Recent form adds another measurable layer. Over the last 10 games, the Bears are 9-1, averaging 81. 6 points, 30. 2 rebounds, 14. 9 assists, 9. 0 steals and 1. 9 blocks per game while shooting 47. 1% from the field; their opponents have averaged 73. 5 points per game. Over the last 10 games, the Royals are 8-2, averaging 87. 0 points, 29. 3 rebounds, 15. 0 assists, 7. 6 steals and 3. 0 blocks per game while shooting 50. 9% from the field; their opponents have averaged 80. 3 points.
For now, what’s contested in practical terms is which “last 10” profile holds up under championship pressure—Central Arkansas’ lower opponent scoring average (73. 5) or Queens’ higher team scoring average (87. 0). Sunday’s early scoreboard and field-goal efficiency will settle that without requiring any interpretation beyond the visible results.

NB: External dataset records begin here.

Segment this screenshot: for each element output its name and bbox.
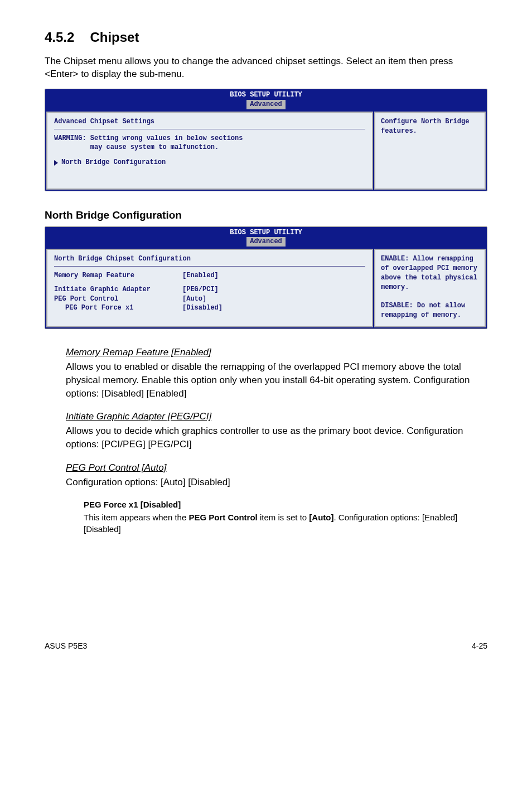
bios-warning-line1: WARMING: Setting wrong values in below s… [54, 134, 365, 143]
bios-header: BIOS SETUP UTILITY Advanced [45, 227, 487, 248]
subheading-north-bridge: North Bridge Configuration [45, 208, 487, 223]
bios-submenu-label: North Bridge Configuration [61, 158, 166, 167]
bios-option-row: PEG Port Control [Auto] [54, 294, 365, 304]
config-title: PEG Port Control [Auto] [66, 461, 487, 475]
bios-header: BIOS SETUP UTILITY Advanced [45, 89, 487, 110]
bios-submenu-row: North Bridge Configuration [54, 158, 365, 167]
bios-option-value: [Disabled] [182, 303, 223, 313]
footer-left: ASUS P5E3 [45, 641, 87, 652]
section-number: 4.5.2 [45, 28, 74, 47]
bios-tab-advanced: Advanced [246, 100, 286, 109]
config-body: Allows you to decide which graphics cont… [66, 424, 487, 451]
bios-tab-strip: Advanced [45, 100, 487, 109]
bios-left-title: Advanced Chipset Settings [54, 117, 365, 127]
bios-left-title: North Bridge Chipset Configuration [54, 254, 365, 264]
bios-help-text: ENABLE: Allow remapping of overlapped PC… [381, 254, 479, 320]
bios-curve-decoration [45, 195, 487, 208]
bios-option-value: [Enabled] [182, 271, 219, 281]
bios-left-pane: Advanced Chipset Settings WARMING: Setti… [46, 112, 373, 190]
bios-divider [54, 266, 365, 267]
config-block-peg-port-control: PEG Port Control [Auto] Configuration op… [66, 461, 487, 489]
text-fragment: This item appears when the [84, 513, 188, 522]
bios-curve-decoration [45, 332, 487, 346]
page-footer: ASUS P5E3 4-25 [45, 635, 487, 652]
triangle-right-icon [54, 160, 58, 166]
bios-option-label: PEG Port Force x1 [65, 303, 182, 313]
bios-help-text: Configure North Bridge features. [381, 117, 479, 136]
config-title: Memory Remap Feature [Enabled] [66, 346, 487, 359]
bios-panes: North Bridge Chipset Configuration Memor… [45, 248, 487, 328]
config-block-initiate-graphic-adapter: Initiate Graphic Adapter [PEG/PCI] Allow… [66, 410, 487, 451]
bios-option-value: [Auto] [182, 294, 206, 304]
bios-option-row: Initiate Graphic Adapter [PEG/PCI] [54, 285, 365, 294]
bios-tab-strip: Advanced [45, 237, 487, 247]
bios-left-pane: North Bridge Chipset Configuration Memor… [46, 249, 373, 327]
bios-option-label: PEG Port Control [54, 294, 182, 304]
config-subblock-peg-force-x1: PEG Force x1 [Disabled] This item appear… [84, 499, 487, 535]
bios-tab-advanced: Advanced [246, 237, 286, 247]
section-title: Chipset [90, 28, 139, 47]
bios-header-title: BIOS SETUP UTILITY [230, 229, 302, 236]
section-heading: 4.5.2 Chipset [45, 28, 487, 47]
bios-screenshot-chipset: BIOS SETUP UTILITY Advanced Advanced Chi… [45, 89, 487, 191]
config-body: Allows you to enabled or disable the rem… [66, 360, 487, 400]
bios-option-row: Memory Remap Feature [Enabled] [54, 271, 365, 281]
config-title: Initiate Graphic Adapter [PEG/PCI] [66, 410, 487, 423]
bios-right-pane: Configure North Bridge features. [374, 112, 486, 190]
config-sub-title: PEG Force x1 [Disabled] [84, 499, 487, 510]
bios-header-title: BIOS SETUP UTILITY [230, 91, 302, 99]
bios-divider [54, 129, 365, 129]
bold-text: [Auto] [309, 513, 333, 522]
bios-panes: Advanced Chipset Settings WARMING: Setti… [45, 110, 487, 191]
bios-option-value: [PEG/PCI] [182, 285, 219, 294]
bios-option-label: Initiate Graphic Adapter [54, 285, 182, 294]
footer-right-page-number: 4-25 [472, 641, 487, 652]
bios-screenshot-north-bridge: BIOS SETUP UTILITY Advanced North Bridge… [45, 226, 487, 330]
bios-right-pane: ENABLE: Allow remapping of overlapped PC… [374, 249, 486, 327]
config-body: Configuration options: [Auto] [Disabled] [66, 476, 487, 489]
intro-paragraph: The Chipset menu allows you to change th… [45, 55, 487, 81]
bold-text: PEG Port Control [188, 513, 257, 522]
bios-warning-line2: may cause system to malfunction. [54, 143, 365, 152]
text-fragment: item is set to [258, 513, 309, 522]
bios-option-row-indent: PEG Port Force x1 [Disabled] [54, 303, 365, 313]
bios-option-label: Memory Remap Feature [54, 271, 182, 281]
config-sub-body: This item appears when the PEG Port Cont… [84, 511, 487, 535]
config-block-memory-remap: Memory Remap Feature [Enabled] Allows yo… [66, 346, 487, 400]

- Confirmed trigger at 2: 00 p. m. ET: Tip-off will immediately reveal pace and shot-making trends tied to the 157. 5 over/under.
- Confirmed reference point: The Feb. 28 game (84-79 Central Arkansas) provides the most recent head-to-head scoring baseline.
- Observable in-game pivot: Rebounding and second chances, given Queens’ 30. 7 rebounds per game and Mann’s 5. 7 rebounds per game.
The next scheduled event that will move the story is the ASUN Championship game itself at 2: 00 p. m. ET on Sunday in Jacksonville. If the game tempo and scoring track above the 157. 5 total early, a higher-scoring finish is expected; if Central Arkansas holds Queens closer to its 74. 0 points allowed baseline, the outcome is expected to hinge on late-game execution in a tighter margin.